(Saved data entries)
================================
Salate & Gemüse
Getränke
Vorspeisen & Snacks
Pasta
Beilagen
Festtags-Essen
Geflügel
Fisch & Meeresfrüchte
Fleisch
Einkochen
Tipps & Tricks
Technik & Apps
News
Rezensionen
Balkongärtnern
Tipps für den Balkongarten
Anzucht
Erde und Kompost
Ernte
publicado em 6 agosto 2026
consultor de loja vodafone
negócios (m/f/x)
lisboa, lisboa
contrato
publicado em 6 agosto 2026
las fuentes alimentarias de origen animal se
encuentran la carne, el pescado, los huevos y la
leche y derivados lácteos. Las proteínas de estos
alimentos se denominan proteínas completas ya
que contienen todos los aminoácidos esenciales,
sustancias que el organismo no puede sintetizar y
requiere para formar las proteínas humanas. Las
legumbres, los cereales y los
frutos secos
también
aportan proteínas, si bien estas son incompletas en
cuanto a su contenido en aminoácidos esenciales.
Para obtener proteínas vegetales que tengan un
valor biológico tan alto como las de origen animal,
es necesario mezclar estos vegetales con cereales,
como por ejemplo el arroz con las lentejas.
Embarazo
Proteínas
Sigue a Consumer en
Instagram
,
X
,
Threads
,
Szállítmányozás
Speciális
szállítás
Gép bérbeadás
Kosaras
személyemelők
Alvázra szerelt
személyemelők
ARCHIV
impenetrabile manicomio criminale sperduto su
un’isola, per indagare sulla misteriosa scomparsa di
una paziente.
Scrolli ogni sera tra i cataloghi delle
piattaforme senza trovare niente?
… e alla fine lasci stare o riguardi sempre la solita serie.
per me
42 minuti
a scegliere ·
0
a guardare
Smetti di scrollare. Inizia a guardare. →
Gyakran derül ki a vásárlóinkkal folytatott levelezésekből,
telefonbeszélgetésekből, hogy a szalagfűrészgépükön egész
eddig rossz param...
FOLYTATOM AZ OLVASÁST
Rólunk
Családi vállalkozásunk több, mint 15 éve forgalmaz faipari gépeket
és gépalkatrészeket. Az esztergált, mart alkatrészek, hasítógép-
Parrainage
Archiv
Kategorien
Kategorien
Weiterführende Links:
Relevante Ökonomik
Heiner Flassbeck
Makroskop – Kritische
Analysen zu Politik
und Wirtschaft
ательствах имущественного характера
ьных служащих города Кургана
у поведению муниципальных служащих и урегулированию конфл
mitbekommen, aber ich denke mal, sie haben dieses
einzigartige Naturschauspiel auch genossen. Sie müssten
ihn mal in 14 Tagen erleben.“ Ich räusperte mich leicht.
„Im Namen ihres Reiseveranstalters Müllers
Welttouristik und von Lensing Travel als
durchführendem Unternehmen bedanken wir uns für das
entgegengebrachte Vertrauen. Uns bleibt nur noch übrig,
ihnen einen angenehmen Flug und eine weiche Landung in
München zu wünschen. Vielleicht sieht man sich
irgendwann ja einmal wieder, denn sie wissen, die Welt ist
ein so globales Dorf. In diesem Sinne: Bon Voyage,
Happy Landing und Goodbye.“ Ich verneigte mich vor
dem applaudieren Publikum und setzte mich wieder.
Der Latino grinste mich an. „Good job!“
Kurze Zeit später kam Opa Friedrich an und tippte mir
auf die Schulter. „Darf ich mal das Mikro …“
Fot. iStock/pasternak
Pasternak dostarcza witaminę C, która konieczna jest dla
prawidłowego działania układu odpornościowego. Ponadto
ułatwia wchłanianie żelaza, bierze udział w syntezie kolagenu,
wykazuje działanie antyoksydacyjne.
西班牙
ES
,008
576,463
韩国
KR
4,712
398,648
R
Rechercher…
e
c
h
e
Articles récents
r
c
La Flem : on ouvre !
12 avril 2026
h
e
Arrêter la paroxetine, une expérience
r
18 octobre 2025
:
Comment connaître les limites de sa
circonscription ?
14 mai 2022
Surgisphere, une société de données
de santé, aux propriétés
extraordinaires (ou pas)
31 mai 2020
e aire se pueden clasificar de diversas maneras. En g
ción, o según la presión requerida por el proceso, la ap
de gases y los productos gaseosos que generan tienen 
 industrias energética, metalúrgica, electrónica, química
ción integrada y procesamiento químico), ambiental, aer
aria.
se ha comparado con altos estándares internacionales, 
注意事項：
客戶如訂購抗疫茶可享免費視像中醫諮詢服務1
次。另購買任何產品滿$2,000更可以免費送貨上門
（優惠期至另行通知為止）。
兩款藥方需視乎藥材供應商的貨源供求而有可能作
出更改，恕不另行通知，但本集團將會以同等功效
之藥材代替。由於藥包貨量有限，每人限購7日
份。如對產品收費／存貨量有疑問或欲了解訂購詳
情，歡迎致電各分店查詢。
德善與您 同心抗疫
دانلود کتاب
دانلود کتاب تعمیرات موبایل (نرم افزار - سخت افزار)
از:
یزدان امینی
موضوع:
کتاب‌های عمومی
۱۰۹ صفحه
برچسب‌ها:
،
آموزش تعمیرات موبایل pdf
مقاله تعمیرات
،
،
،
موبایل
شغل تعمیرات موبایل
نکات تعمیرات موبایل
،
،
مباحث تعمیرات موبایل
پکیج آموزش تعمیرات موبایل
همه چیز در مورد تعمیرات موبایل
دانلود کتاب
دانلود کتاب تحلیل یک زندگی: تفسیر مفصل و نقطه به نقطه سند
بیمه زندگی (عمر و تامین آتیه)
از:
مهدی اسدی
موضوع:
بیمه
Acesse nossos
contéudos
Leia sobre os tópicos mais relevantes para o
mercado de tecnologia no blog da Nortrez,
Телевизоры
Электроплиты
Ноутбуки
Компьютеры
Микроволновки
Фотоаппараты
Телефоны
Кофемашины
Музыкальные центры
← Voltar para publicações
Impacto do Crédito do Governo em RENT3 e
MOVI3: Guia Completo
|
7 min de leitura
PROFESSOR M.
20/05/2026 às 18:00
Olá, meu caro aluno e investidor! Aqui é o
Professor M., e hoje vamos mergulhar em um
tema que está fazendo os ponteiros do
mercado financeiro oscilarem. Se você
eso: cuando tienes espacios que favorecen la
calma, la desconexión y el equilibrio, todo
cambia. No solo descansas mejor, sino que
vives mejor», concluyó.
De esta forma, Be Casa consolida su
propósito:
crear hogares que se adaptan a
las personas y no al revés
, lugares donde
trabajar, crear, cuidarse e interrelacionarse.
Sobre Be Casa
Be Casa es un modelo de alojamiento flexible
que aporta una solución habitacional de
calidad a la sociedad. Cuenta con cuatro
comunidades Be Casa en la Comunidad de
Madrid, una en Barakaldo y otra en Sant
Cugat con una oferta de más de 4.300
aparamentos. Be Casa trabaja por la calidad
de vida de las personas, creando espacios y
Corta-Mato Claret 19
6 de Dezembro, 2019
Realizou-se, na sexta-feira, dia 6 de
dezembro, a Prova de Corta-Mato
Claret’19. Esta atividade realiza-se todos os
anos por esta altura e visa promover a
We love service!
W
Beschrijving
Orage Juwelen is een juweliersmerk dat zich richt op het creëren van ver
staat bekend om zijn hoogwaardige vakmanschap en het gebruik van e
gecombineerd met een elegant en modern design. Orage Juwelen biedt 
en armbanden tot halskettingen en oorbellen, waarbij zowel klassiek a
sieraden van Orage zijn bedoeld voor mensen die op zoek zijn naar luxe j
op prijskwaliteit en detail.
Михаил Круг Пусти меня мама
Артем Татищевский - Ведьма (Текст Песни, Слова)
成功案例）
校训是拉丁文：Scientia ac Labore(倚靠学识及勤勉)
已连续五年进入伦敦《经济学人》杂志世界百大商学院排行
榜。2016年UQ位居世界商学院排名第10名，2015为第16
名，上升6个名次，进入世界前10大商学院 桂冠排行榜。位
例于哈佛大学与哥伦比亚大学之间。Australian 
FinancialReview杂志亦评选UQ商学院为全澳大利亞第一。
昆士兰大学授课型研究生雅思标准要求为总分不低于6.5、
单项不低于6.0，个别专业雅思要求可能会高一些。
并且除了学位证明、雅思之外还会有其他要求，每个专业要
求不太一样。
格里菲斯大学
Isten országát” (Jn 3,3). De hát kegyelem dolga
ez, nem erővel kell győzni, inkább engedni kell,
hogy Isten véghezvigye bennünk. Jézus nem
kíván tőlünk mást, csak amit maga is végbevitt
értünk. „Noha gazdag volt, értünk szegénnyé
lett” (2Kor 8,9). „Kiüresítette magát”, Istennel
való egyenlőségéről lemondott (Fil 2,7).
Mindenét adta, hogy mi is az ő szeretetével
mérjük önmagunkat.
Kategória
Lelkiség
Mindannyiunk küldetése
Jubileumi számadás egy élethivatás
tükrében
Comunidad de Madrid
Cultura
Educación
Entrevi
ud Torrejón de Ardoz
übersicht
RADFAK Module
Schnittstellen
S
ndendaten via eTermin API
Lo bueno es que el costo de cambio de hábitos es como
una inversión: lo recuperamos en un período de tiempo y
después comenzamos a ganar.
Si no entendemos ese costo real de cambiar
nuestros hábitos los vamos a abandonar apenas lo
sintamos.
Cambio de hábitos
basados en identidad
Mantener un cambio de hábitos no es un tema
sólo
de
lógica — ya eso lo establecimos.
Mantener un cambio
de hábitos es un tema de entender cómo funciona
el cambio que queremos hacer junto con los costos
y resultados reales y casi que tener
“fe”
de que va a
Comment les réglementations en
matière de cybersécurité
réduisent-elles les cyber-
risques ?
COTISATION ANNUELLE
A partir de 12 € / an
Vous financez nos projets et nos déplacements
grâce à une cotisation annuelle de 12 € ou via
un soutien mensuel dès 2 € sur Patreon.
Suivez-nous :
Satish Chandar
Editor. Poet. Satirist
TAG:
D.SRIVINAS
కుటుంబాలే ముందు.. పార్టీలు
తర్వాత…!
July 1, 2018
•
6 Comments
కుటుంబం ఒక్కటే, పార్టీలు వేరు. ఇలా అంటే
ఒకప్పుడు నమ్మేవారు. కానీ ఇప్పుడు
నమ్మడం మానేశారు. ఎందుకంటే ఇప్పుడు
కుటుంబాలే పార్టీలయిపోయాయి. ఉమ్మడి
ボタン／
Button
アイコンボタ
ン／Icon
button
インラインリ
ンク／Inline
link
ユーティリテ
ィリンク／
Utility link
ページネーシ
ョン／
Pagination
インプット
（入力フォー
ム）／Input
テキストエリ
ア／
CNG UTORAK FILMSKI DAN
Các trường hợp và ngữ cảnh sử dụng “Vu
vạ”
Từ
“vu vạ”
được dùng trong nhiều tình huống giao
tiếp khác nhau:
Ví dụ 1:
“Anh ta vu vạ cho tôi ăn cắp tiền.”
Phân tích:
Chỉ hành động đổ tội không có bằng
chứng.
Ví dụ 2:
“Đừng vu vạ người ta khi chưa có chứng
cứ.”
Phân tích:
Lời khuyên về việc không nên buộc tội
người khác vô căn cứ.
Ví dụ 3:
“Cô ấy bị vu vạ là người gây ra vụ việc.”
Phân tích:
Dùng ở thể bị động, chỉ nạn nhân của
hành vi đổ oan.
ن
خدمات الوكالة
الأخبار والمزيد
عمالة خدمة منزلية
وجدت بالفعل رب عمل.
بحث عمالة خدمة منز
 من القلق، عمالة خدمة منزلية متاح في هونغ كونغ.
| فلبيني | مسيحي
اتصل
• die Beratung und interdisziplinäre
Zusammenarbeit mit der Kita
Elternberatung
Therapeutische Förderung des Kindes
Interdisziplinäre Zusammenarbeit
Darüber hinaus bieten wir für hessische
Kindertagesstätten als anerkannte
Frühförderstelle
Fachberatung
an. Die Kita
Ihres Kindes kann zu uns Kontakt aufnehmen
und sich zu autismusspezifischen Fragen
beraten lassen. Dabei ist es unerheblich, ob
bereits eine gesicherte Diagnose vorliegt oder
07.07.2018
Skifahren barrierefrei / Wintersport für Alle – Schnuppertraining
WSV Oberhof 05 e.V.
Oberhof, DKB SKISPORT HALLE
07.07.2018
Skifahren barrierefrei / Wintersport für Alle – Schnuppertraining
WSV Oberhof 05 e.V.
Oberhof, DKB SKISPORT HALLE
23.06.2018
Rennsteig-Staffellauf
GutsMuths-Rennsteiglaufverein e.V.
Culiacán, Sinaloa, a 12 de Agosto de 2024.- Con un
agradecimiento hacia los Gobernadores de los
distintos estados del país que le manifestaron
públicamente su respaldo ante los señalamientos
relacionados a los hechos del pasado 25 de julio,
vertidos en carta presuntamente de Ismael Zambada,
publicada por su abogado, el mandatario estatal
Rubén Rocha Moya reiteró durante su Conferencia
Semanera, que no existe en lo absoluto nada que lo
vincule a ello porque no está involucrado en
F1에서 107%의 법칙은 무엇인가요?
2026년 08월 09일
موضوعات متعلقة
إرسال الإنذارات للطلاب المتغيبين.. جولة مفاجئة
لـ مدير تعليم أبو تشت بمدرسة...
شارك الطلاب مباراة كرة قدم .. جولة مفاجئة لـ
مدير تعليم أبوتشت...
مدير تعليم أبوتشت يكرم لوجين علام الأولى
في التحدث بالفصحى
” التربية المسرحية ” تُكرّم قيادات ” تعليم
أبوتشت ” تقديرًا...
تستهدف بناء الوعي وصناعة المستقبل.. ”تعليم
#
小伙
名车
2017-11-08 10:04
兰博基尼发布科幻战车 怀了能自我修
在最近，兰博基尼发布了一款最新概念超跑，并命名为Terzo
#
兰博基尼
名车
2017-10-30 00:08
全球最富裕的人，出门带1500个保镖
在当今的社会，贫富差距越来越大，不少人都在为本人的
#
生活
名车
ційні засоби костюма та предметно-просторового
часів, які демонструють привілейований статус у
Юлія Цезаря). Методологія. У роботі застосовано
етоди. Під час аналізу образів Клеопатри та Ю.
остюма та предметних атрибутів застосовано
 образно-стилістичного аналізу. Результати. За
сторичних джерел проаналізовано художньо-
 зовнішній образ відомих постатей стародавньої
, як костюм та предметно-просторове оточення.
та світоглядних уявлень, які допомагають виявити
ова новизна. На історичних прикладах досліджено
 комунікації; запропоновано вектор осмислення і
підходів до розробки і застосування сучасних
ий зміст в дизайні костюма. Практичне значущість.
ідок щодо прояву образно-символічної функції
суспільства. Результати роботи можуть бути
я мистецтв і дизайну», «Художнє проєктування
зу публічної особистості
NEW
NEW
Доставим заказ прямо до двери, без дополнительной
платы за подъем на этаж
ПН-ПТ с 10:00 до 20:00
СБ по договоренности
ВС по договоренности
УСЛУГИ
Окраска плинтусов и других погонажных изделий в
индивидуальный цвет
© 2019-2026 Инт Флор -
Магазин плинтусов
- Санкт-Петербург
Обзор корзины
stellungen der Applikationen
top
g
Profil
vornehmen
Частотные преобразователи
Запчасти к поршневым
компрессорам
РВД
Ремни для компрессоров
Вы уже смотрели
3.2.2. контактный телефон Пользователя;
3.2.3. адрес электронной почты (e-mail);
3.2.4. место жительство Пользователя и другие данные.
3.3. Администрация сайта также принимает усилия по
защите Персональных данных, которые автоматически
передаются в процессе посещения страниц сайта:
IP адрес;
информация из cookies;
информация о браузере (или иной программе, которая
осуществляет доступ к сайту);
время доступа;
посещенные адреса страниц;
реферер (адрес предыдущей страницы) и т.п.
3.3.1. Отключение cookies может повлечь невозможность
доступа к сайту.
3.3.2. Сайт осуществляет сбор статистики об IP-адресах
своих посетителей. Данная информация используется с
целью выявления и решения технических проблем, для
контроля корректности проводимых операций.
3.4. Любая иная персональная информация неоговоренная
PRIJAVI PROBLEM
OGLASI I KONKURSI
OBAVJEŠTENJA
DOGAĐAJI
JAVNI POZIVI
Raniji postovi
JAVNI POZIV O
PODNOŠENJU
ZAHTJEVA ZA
================================
• _TASK OBJECTIVE_:
Check each line of the records above for the string "مفاجئة", and report every line that has it.

• _SOLUTION FOR THIS TASK_:
إرسال الإنذارات للطلاب المتغيبين.. جولة مفاجئة
شارك الطلاب مباراة كرة قدم .. جولة مفاجئة لـ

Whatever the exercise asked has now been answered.